__Directions__
Using the records underneath, tally the lines where the word "explorer" appears and please give only the count.

__Stored items from a collection__
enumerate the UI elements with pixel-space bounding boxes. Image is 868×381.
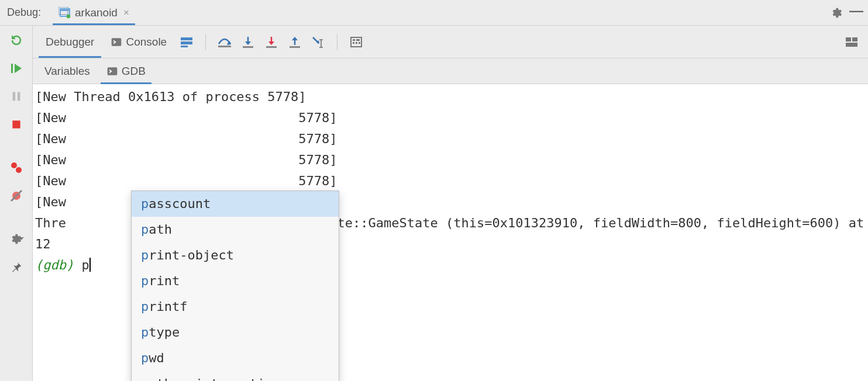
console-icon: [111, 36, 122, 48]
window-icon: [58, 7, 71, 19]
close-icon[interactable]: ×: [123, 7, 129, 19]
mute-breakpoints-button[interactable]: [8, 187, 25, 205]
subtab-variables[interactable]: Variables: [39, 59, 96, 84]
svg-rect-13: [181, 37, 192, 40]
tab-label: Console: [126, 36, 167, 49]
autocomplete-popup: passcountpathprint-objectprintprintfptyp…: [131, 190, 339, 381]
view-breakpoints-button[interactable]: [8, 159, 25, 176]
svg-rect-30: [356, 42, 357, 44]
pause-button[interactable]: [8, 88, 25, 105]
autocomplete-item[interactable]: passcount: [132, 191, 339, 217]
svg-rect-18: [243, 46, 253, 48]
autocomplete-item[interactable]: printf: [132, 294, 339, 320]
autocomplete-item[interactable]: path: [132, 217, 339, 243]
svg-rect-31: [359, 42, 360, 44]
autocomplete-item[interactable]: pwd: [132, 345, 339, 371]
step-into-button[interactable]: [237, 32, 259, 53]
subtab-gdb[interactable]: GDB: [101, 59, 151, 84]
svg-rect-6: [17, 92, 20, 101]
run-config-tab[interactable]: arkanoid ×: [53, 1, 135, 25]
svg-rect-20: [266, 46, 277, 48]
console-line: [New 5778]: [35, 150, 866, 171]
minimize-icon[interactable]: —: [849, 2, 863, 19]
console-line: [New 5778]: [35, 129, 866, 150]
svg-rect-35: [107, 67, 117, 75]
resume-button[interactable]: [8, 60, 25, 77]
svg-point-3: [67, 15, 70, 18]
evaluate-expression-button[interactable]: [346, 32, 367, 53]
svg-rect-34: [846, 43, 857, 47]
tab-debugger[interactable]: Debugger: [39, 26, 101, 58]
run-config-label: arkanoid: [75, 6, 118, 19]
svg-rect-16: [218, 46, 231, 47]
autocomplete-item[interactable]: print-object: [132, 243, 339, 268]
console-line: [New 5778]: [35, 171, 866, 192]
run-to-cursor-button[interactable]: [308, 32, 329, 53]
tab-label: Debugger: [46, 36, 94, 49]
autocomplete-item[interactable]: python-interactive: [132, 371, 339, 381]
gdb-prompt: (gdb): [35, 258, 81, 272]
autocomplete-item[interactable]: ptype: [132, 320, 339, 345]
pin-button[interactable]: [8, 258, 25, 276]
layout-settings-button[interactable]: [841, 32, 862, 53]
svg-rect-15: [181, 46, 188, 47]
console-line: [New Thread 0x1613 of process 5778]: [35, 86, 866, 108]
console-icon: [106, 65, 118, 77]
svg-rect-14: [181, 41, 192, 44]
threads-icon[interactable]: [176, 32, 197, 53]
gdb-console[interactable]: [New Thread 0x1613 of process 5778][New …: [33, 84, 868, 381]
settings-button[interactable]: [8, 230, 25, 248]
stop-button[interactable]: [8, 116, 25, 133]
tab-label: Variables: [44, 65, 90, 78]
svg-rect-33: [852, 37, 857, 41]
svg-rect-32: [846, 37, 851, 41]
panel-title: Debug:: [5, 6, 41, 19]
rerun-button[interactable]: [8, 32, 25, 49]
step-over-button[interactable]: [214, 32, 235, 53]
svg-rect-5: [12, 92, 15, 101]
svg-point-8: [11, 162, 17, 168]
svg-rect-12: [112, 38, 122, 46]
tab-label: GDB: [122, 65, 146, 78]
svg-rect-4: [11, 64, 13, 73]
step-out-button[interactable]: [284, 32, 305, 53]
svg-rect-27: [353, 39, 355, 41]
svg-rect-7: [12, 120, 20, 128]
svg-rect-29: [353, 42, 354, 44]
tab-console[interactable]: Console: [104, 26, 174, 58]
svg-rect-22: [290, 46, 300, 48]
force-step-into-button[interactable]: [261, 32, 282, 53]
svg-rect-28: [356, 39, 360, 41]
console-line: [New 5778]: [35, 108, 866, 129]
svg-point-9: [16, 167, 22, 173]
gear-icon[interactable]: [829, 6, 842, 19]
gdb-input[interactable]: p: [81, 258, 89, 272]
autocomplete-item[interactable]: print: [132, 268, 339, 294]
* * *
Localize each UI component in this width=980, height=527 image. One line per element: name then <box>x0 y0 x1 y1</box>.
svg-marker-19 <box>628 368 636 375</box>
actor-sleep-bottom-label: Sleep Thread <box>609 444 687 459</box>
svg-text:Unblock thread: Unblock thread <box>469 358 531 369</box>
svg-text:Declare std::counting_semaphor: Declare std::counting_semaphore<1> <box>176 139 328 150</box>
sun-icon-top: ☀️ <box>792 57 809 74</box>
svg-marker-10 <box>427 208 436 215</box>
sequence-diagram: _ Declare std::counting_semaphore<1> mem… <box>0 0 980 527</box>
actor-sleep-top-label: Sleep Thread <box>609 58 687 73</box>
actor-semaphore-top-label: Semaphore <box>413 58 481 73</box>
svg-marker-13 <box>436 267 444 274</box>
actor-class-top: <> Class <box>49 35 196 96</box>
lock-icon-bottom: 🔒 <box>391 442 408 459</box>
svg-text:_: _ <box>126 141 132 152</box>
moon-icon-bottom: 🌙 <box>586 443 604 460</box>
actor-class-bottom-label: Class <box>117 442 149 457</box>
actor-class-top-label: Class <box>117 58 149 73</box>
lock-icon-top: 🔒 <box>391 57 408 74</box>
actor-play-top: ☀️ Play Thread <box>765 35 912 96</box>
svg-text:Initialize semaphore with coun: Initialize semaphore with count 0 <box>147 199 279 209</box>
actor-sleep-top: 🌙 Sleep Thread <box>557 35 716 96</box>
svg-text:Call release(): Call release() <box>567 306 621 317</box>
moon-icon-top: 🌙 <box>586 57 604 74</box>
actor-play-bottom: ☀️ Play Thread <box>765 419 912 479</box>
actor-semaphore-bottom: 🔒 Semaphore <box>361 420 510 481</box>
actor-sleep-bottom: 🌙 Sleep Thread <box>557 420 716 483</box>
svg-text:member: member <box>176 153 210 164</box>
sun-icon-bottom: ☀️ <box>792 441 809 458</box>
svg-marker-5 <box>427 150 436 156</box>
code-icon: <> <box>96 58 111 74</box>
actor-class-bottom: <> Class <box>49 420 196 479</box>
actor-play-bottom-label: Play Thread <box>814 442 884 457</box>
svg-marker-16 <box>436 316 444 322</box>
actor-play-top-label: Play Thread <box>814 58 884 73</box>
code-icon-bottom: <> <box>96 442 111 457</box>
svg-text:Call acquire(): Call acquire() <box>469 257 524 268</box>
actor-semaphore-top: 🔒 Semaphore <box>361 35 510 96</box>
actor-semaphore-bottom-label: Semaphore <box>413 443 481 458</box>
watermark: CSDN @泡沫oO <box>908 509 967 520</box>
* * *
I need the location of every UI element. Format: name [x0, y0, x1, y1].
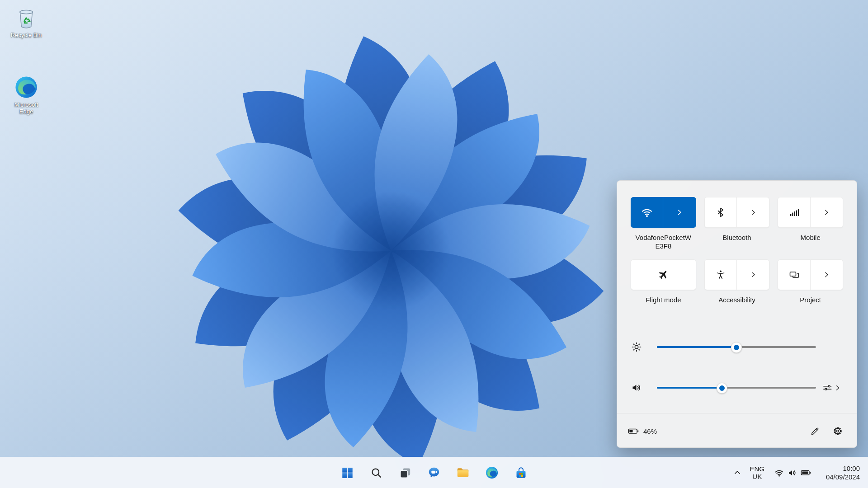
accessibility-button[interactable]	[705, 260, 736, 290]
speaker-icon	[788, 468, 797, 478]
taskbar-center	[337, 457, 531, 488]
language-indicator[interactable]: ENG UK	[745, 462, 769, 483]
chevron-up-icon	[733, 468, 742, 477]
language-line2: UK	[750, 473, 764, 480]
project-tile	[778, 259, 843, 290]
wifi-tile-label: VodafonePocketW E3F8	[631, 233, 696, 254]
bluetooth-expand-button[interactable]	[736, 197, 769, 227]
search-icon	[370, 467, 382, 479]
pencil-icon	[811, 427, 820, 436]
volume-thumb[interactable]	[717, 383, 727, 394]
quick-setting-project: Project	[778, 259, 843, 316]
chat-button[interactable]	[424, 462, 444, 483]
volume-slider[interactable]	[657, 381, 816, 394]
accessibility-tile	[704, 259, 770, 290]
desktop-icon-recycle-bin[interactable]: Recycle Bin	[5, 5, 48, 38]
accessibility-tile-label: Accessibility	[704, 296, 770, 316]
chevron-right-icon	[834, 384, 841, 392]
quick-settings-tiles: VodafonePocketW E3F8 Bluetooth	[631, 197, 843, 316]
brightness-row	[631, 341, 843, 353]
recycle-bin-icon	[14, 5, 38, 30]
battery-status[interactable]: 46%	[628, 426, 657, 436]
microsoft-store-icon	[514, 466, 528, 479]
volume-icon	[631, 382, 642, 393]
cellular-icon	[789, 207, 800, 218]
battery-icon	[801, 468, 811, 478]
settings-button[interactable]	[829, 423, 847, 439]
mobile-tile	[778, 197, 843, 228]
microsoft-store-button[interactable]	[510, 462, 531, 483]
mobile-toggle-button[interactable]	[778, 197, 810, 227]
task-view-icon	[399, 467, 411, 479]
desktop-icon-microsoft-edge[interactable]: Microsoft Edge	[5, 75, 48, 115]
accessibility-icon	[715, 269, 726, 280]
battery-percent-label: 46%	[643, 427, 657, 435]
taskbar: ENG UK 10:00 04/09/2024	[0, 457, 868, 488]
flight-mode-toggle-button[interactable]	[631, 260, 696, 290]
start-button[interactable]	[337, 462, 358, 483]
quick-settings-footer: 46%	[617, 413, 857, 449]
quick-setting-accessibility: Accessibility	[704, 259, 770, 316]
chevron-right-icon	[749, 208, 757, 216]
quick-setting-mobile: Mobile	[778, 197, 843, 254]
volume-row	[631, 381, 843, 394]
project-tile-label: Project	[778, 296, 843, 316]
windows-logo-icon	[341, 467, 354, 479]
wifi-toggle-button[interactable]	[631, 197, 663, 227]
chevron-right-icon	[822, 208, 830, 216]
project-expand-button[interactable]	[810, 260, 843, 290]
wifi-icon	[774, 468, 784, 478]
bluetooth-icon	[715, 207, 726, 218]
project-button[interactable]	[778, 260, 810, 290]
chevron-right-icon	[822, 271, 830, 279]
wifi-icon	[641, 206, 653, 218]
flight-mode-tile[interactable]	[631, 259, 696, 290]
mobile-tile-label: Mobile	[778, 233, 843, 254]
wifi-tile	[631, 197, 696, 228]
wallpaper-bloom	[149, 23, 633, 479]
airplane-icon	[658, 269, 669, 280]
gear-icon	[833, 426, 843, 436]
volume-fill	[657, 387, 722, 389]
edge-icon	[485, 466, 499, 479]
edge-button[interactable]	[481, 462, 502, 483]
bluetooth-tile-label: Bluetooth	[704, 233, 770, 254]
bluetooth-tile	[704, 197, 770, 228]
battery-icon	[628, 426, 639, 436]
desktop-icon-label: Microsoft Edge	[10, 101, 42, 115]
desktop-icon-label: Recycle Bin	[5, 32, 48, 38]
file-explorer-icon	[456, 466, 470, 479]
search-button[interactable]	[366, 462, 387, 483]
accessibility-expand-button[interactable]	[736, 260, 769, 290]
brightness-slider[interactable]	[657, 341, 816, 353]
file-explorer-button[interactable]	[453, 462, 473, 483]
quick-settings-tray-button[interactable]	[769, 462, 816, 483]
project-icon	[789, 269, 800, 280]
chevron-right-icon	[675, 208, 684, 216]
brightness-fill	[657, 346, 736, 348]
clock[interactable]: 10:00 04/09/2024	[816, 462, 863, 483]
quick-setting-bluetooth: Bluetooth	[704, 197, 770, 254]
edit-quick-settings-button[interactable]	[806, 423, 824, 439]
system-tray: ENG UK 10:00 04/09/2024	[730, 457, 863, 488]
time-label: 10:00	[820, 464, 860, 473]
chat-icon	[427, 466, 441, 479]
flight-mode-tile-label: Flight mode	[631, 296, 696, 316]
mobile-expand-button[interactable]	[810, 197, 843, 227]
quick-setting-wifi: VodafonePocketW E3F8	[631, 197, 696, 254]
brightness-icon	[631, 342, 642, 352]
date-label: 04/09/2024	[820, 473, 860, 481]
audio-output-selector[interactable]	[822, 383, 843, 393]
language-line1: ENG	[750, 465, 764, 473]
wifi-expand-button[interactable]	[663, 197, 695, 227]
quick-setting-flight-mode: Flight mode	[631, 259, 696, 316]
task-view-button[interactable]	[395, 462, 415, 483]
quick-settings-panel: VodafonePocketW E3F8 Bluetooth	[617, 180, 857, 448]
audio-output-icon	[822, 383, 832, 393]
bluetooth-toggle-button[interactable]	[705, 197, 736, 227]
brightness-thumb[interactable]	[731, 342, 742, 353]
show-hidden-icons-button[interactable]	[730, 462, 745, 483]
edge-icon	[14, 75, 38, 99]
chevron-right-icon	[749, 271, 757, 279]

__Answer to this task__
2